Gutahalli area, Bengaluru

Researchers discovered that urban and peri-urban gardeners and farmers are often women over 40-years-old who are responsible for domestic life and family sustenance. Many of those surveyed identified gardening’s well-being benefits, associating it with exercise and health. They noted other benefits too, such as increased environmental awareness, reduced indoor temperatures, better dietary diversity, and bonding between generations as a result of gardening routines. But a lack of time and space, especially among low-income communities, imposes its own restrictions.

Bopodi, Pune

The research team has also collected quantitative data mapping important land use changes accompanying urbanisation. From these maps, it is possible to model and project the growth of urban and peri-urban agriculture, the built environment and vegetation between 2030 and 2050 as urbanisation gathers momentum. This data will be vital in thinking about carbon capture and land temperature rises — heat islands — and cities’ abilities to mitigate them through urban and peri-urban agriculture. Mapping has also allowed the team to calculate the carbon footprint of different supply chains. This proves that seasonal food grown as close as possible to cities is the most sustainable option, provided sustainable energy sources are also added to the mix. This innovative project is a welcome addition to existing research on urban and peri-urban agriculture, which remains dominated by the global north and usually describes current patterns rather than project future dynamics.

Urban and peri-urban agriculture seems an obvious way to counteract some of the impacts of climate changes associated with rapid urbanisation. Farming and gardening are practical, healthy, and support individual and community well-being. The research team have also discovered something fundamental we are only just beginning to understand — what people in cities in the global south consider well-being to be and how they value connections with nature. There are compelling reasons to include urban and peri-urban agriculture in India’s climate change and sustainability agenda. Urban and peri-urban agriculture is a bottom-up initiative that supports people seeking better, healthier lives. In this, it is distinctive from the lofty targets set in international climate change gatherings that struggle to find their footing on the ground.


[i] In India the team comprises researchers from the Indian Institute for Human Settlements — Amruth Kiran, Dhananjayal Mayavel, Chadni Singh, Maitreyi Koduganti, Prathinga Poonacha, Teja Malladi, and Swarnika Sharma. Sheetal Patil is a researcher based at Azim Premji University. Ashwin Mahalingam and Parma Roy are faculty at the Indian Institute of Technology (IIT-Madras).

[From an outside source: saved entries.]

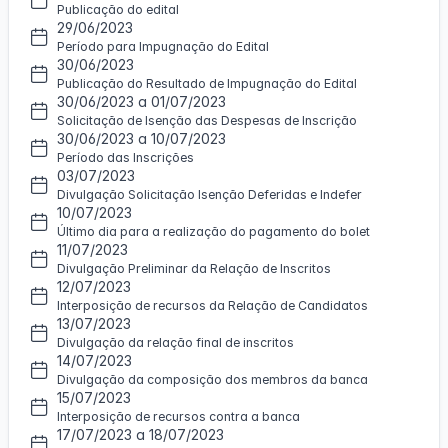
e
l
Publicação do edital
f
P
2
29/06/2023
i
e
Período para Impugnação do Edital
l
r
30/06/2023
3
f
Publicação do Resultado de Impugnação do Edital
i
30/06/2023 a 01/07/2023
l
Solicitação de Isenção das Despesas de Inscrição
30/06/2023 a 10/07/2023
4
Período das Inscrições
03/07/2023
Divulgação Solicitação Isenção Deferidas e Indefer
10/07/2023
Último dia para a realização do pagamento do bolet
11/07/2023
Divulgação Preliminar da Relação de Inscritos
12/07/2023
Interposição de recursos da Relação de Candidatos
13/07/2023
Divulgação da relação final de inscritos
14/07/2023
Divulgação da composição dos membros da banca
15/07/2023
Interposição de recursos contra a banca
17/07/2023 a 18/07/2023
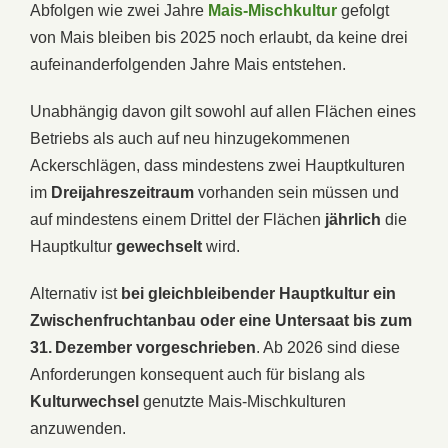
Abfolgen wie zwei Jahre
Mais-Mischkultur
gefolgt
von Mais bleiben bis 2025 noch erlaubt, da keine drei
aufeinanderfolgenden Jahre Mais entstehen.
Unabhängig davon gilt sowohl auf allen Flächen eines
Betriebs als auch auf neu hinzugekommenen
Ackerschlägen, dass mindestens zwei Hauptkulturen
im
Dreijahreszeitraum
vorhanden sein müssen und
auf mindestens einem Drittel der Flächen
jährlich
die
Hauptkultur
gewechselt
wird.
Alternativ ist
bei gleichbleibender Hauptkultur ein
Zwischenfruchtanbau oder eine Untersaat bis zum
31. Dezember vorgeschrieben
. Ab 2026 sind diese
Anforderungen konsequent auch für bislang als
Kulturwechsel
genutzte Mais-Mischkulturen
anzuwenden.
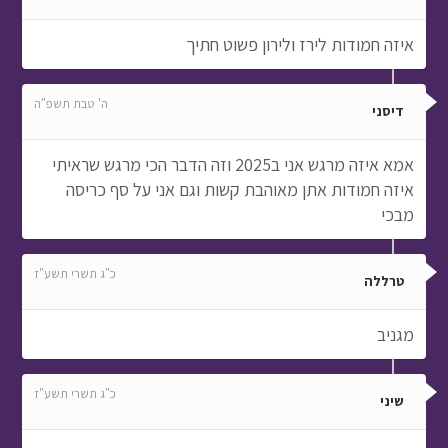
איזה חמודות לירז ולירון פשוט חתיך
ה' טבת תשפ"ה
דיסני
אמא איזה מרגש אני ב2025 וזה הדבר הכי מרגש שראיתי
איזה חמודות אתן מאוהבת קשות וגם אני על סף כריסה
מבכי
כ"ג תשרי תשע"ז
טרללה
מגניב
כ"ג תשרי תשע"ז
שיני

Caroline Knowles is Professor of Sociology at Goldsmiths University of London and Director of the British Academy’s GCRF Urban Infrastructures of Well-Being Programme. Caroline writes about migration and circulation of material objects — some of the social forces constituting globalisation. She is particularly interested in cities, having done research in London, Hong Kong, Beijing, Fuzhou, Addis Ababa, Kuwait City and Seoul. Her most recent book, Serious Money: walking plutocratic London, is published by Penguin 2022.